Le Graal du quart d’heure de célébrité
La consécration par les médias est devenue l’objet de toutes les convoitises. C’est par elle que passe la reconnaissance sociale. Malheureusement, tout un chacun ne saurait obtenir son quart d’heure de célébrité sur simple réquisition. Par essence, le vedettariat est contraire aux principes d’égalité.
Dès lors, celles et ceux qui parviennent à s’extirper de la masse sont perçus comme des traîtres ayant échappé à leur condition d’anonyme par des procédés forcément louches.
Le gifleur de Macron a fait d’une baffe deux coups : il rabaisse un homme qui monopolise l’attention médiatique de façon continue ; lui-même décroche son quart d’heure de célébrité. Et le voici star de la fachosphère. Cela vaut bien, au maximum, trois ans de prison et 45000 francs d’amende, non ?
La méthodique destruction du langage
Outre l’hystérisation du quart d’heure de célébrité, la gifle nous renvoie aussi à la méthodique destruction du langage.
Les communicants et leurs clients politiciens ont vidé toute substance de la parole politique pour la remplir de stéréotypes qui ne sont plus des idées mais des « éléments de langage » adaptables à toutes les opinions et à toutes les situations.
A l’époque où il était encore correspondant permanent à Paris, pour gagner du temps, Le Plouc écrivait parfois à l’avance le résumé des discours de Nicolas Sarkozy et de François Hollande. Une fois ces interventions prononcées, il suffisait d’ajouter quelques phrases ici ou là. Et encore, pas toujours ! Pratique pour le journaliste, certes. Mais une telle prévisibilité traduit un vide abyssal de la pensée politique qui ne peut qu’angoisser les citoyens.

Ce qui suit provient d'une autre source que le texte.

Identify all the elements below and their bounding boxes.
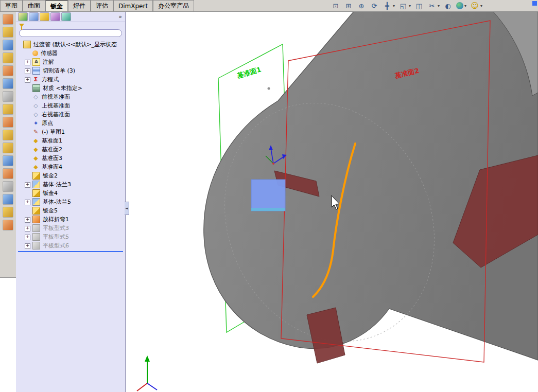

Cela dit, cette destruction ne ronge pas seulement la parole politique. C’est toute la langue qui est mise à mal par la déstructuration de l’orthographe et de la syntaxe, l’indigence du vocabulaire, la dégradation du français dans un anglais misérable. Au profit du marketing consumériste qui veut former des producteurs-consommateurs et non citoyens qui réfléchissent.
Car c’est avec les mots que l’on construit sa pensée et avec la syntaxe qu’on la cimente. Sans mot, pas de pensée. Si l’on ne peut plus joindre la parole et la pensée à l’acte, c’est alors l’acte seul qui s’exprime.
Jean-Noël Cuénod
PS: Concernant le gifleur et son copain, on peut lire ce blogue
Bravo pour l’ensemble. Qu’il est agréable de lire ce que l’on pense, écrit par quelqu’un d’autre ! Juste une petite nuance : je pense que c’est la pensée qui créé le langage et que réciproquement la confusion du langage induit la confusion de la pensée, d’où la destruction que vous évoquez. Cordialement. André Vigne.

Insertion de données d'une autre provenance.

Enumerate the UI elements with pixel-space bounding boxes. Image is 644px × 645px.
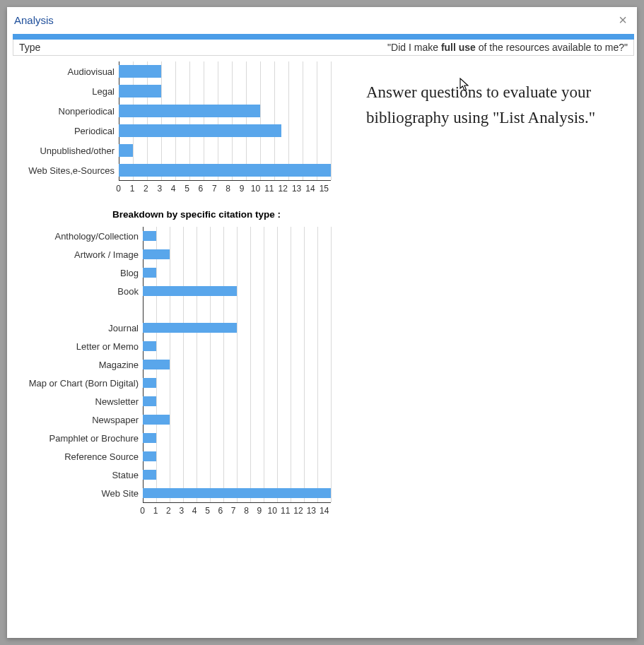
chart-row: Anthology/Collection <box>13 227 338 245</box>
x-tick-label: 14 <box>318 506 331 516</box>
x-tick-label: 13 <box>305 506 317 516</box>
chart-row: Artwork / Image <box>13 245 338 264</box>
x-tick-label: 0 <box>136 506 149 516</box>
bar <box>143 433 156 443</box>
bar <box>119 65 161 78</box>
x-tick-label: 12 <box>292 506 305 516</box>
analysis-modal: Analysis × Type "Did I make full use of … <box>7 7 637 638</box>
bar <box>143 415 170 425</box>
cursor-icon <box>459 78 471 92</box>
chart-row: Periodical <box>13 121 338 141</box>
bar <box>143 323 237 333</box>
y-tick-label: Anthology/Collection <box>13 231 143 242</box>
annotation-text: Answer questions to evaluate your biblio… <box>366 80 627 130</box>
y-tick-label: Legal <box>13 86 119 97</box>
x-tick-label: 6 <box>194 184 207 194</box>
x-tick-label: 7 <box>227 506 240 516</box>
x-tick-label: 2 <box>139 184 153 194</box>
x-tick-label: 2 <box>162 506 175 516</box>
chart-row: Letter or Memo <box>13 337 338 355</box>
bar <box>119 164 331 177</box>
chart-row <box>13 300 338 319</box>
y-tick-label: Newsletter <box>13 396 143 407</box>
chart-row: Reference Source <box>13 447 338 466</box>
chart-row: Book <box>13 282 338 300</box>
bar <box>143 451 156 461</box>
y-tick-label: Journal <box>13 323 143 333</box>
x-tick-label: 11 <box>262 184 276 194</box>
section-question: "Did I make full use of the resources av… <box>387 42 628 53</box>
y-tick-label: Newspaper <box>13 415 143 425</box>
x-tick-label: 5 <box>201 506 213 516</box>
x-axis: 0123456789101112131415 <box>119 180 331 194</box>
y-tick-label: Audiovisual <box>13 66 119 77</box>
bar <box>143 286 237 296</box>
chart-row: Web Site <box>13 484 338 502</box>
x-tick-label: 4 <box>188 506 201 516</box>
modal-header: Analysis × <box>7 7 637 32</box>
modal-body: Type "Did I make full use of the resourc… <box>7 30 637 638</box>
chart-row: Audiovisual <box>13 61 338 81</box>
x-tick-label: 15 <box>317 184 331 194</box>
x-tick-label: 1 <box>149 506 162 516</box>
chart2-title: Breakdown by specific citation type : <box>13 209 338 220</box>
x-tick-label: 12 <box>276 184 290 194</box>
chart-row: Statue <box>13 466 338 484</box>
chart-row: Legal <box>13 81 338 101</box>
x-tick-label: 1 <box>125 184 139 194</box>
x-tick-label: 8 <box>221 184 235 194</box>
chart-row: Newsletter <box>13 392 338 410</box>
section-heading-row: Type "Did I make full use of the resourc… <box>13 40 634 56</box>
bar <box>143 470 156 480</box>
bar <box>143 231 156 241</box>
y-tick-label: Pamphlet or Brochure <box>13 433 143 444</box>
chart-row: Magazine <box>13 355 338 374</box>
x-tick-label: 0 <box>112 184 125 194</box>
x-axis: 01234567891011121314 <box>143 502 331 516</box>
chart-row: Blog <box>13 264 338 282</box>
modal-title: Analysis <box>14 14 54 26</box>
x-tick-label: 5 <box>180 184 194 194</box>
x-tick-label: 10 <box>266 506 279 516</box>
close-icon[interactable]: × <box>616 11 630 28</box>
x-tick-label: 3 <box>175 506 188 516</box>
x-tick-label: 11 <box>279 506 291 516</box>
section-label: Type <box>19 42 40 53</box>
scroll-area[interactable]: Type "Did I make full use of the resourc… <box>7 30 637 638</box>
y-tick-label: Nonperiodical <box>13 106 119 117</box>
bar <box>143 488 331 498</box>
x-tick-label: 9 <box>235 184 248 194</box>
chart-row: Map or Chart (Born Digital) <box>13 374 338 392</box>
y-tick-label: Blog <box>13 268 143 278</box>
x-tick-label: 6 <box>214 506 227 516</box>
chart-row: Unpublished/other <box>13 141 338 160</box>
chart-row: Newspaper <box>13 410 338 429</box>
x-tick-label: 14 <box>303 184 317 194</box>
bar <box>119 144 133 157</box>
x-tick-label: 4 <box>167 184 180 194</box>
chart-row: Pamphlet or Brochure <box>13 429 338 447</box>
x-tick-label: 9 <box>253 506 266 516</box>
x-tick-label: 8 <box>240 506 252 516</box>
y-tick-label: Letter or Memo <box>13 341 143 352</box>
bar <box>119 124 281 137</box>
type-chart: AudiovisualLegalNonperiodicalPeriodicalU… <box>13 61 338 194</box>
chart-row: Nonperiodical <box>13 101 338 121</box>
x-tick-label: 13 <box>290 184 303 194</box>
bar <box>143 378 156 388</box>
y-tick-label: Web Site <box>13 488 143 499</box>
y-tick-label: Map or Chart (Born Digital) <box>13 378 143 389</box>
x-tick-label: 7 <box>208 184 221 194</box>
bar <box>143 341 156 351</box>
bar <box>119 85 161 97</box>
bar <box>143 396 156 406</box>
y-tick-label: Book <box>13 286 143 297</box>
bar <box>119 105 260 117</box>
x-tick-label: 10 <box>249 184 262 194</box>
y-tick-label: Web Sites,e-Sources <box>13 165 119 176</box>
y-tick-label: Statue <box>13 470 143 480</box>
bar <box>143 249 170 259</box>
y-tick-label: Artwork / Image <box>13 249 143 260</box>
chart-row: Journal <box>13 319 338 337</box>
chart-row: Web Sites,e-Sources <box>13 160 338 180</box>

« Car c’est avec les mots que l’on construit sa pensée et avec la syntaxe qu’on la cimente. Sans mot, pas de pensée. Si l’on ne peut plus joindre la parole et la pensée à l’acte, c’est alors l’acte seul qui s’exprime » tout est dit dans cette dernière phrase. Sais-tu qu’en hébreu « muet » et « violence » ont la même racine ?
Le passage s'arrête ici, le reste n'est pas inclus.